Radiohead were in Los Angeles to make the 2003 album. “Thom and I were sitting – this is very rock’n’roll, this bit – we were sitting on the balcony of the Chateau Marmont on Sunset Boulevard and Thom asked if I had any ideas for the artwork. I explained my idea and there was a sort of silence. Thom said, very slowly, ‘I don’t think that’s gonna work.’ No problem, I thought, it’s a brilliant idea, I’ll use it for something else.”

Donwood spent his time in Los Angeles watching the band record and riding around in the passenger seat of cars, idly scribbling down the words he saw on LA’s ubiquitous signage. “There’s always a moment when I’m listening to the music when I suddenly know what it looks like. I’d been in LA for probably at least half of the two weeks they spent recording just doing funny stuff like montaging grass on the photographs of freeways before I said, ‘I need some paint! I need some canvasses! I’ve got all these words and I need to paint them!’ LA suddenly made sense. ‘It’s just about bright plastic colours and shouting and words!’”

The alchemy of Donwood’s creative practice is difficult to explain, but immersion is key. Recording is a long and arduous process, he says, full of mistakes and false starts; ideas change from their original form. “It’s like carving a statue,” he says. Donwood hears the songs unfold slowly from this mist and then he sees them, landscapes and places that previously did not exist. “When we they making In Rainbows [2007], I was downloading software on how to design carparks, looking at building schematics. But the music wasn’t about that at all. Something else emerged. But it took quite a long time for it to move from this very hard-edged, monochromatic perspective stuff to almost galactic compositions made with molten wax and and hypodermic needles filled with paint.”

Notoriously, Donwood’s first efforts for 2011’s The King of Limbs were abandoned – portraits of the band members done in oils. “Disastrous!” he hurrumphs, “I’ve learned my lesson.” Artwork for the forthcoming release is heading in a similar direction.
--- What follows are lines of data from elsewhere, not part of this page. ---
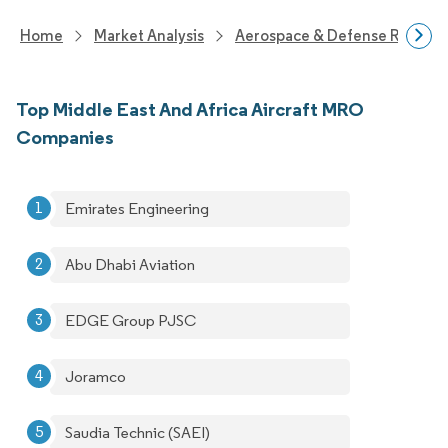
Home
Market Analysis
Aerospace & Defense Researc
Top Middle East And Africa Aircraft MRO
Companies
Emirates Engineering
Abu Dhabi Aviation
EDGE Group PJSC
Joramco
Saudia Technic (SAEI)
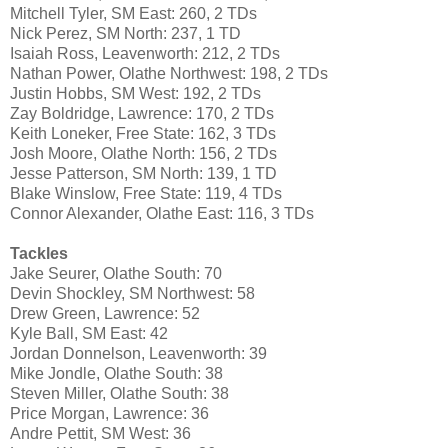
Mitchell Tyler, SM East: 260, 2 TDs
Nick Perez, SM North: 237, 1 TD
Isaiah Ross, Leavenworth: 212, 2 TDs
Nathan Power, Olathe Northwest: 198, 2 TDs
Justin Hobbs, SM West: 192, 2 TDs
Zay Boldridge, Lawrence: 170, 2 TDs
Keith Loneker, Free State: 162, 3 TDs
Josh Moore, Olathe North: 156, 2 TDs
Jesse Patterson, SM North: 139, 1 TD
Blake Winslow, Free State: 119, 4 TDs
Connor Alexander, Olathe East: 116, 3 TDs
Tackles
Jake Seurer, Olathe South: 70
Devin Shockley, SM Northwest: 58
Drew Green, Lawrence: 52
Kyle Ball, SM East: 42
Jordan Donnelson, Leavenworth: 39
Mike Jondle, Olathe South: 38
Steven Miller, Olathe South: 38
Price Morgan, Lawrence: 36
Andre Pettit, SM West: 36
Since last September, Donwood has spent roughly five weeks in the studio with the band and while he definitely can’t comment on the progress of the new album (“Radiohead Official Secret Act”) he’s also very reluctant to talk about the new album cover. “I probably shouldn’t talk about it. It’s not going very well. Disastrously, in fact. I’m trying to do something I haven’t done before, which is to disregard my innate propensity to tell stories and work figuratively. I’m trying to shed all of that and work with colour, form, energy, all of that. I’ve been talking about qigong and yoga as a way to understand how to let work be itself and not force it to be what I want it to be. Away from politics and into energetic flow. But it’s not working,” he sighs. “It will work. Nothing works to start with. That’s the thing, you just have to keep going.”